## [WHAT YOU NEED TO DO]
Can you pull out each line of the data below that includes the word "والروائح"?

## [EXCERPTED RECORDS]

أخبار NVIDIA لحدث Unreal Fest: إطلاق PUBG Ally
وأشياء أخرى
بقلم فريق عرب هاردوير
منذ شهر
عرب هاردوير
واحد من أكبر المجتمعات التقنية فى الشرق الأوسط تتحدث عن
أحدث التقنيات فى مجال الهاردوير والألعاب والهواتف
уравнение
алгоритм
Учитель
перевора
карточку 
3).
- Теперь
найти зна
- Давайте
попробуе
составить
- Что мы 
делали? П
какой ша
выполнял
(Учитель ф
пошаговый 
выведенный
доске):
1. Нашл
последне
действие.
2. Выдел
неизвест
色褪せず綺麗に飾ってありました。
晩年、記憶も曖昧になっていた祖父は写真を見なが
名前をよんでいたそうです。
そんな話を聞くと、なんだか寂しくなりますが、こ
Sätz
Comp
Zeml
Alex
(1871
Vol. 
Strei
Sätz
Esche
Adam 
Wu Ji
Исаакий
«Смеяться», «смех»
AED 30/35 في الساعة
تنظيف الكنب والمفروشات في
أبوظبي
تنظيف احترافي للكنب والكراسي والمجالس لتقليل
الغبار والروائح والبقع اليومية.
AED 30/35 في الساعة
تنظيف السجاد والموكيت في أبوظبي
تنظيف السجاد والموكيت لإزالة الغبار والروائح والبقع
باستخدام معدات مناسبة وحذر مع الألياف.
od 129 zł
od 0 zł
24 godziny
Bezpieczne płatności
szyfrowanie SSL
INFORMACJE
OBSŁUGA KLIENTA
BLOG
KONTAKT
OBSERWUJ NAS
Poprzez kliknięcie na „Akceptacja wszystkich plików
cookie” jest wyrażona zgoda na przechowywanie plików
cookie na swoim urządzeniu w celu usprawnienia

## [RESULT OF THE TASK]
الغبار والروائح والبقع اليومية.
تنظيف السجاد والموكيت لإزالة الغبار والروائح والبقع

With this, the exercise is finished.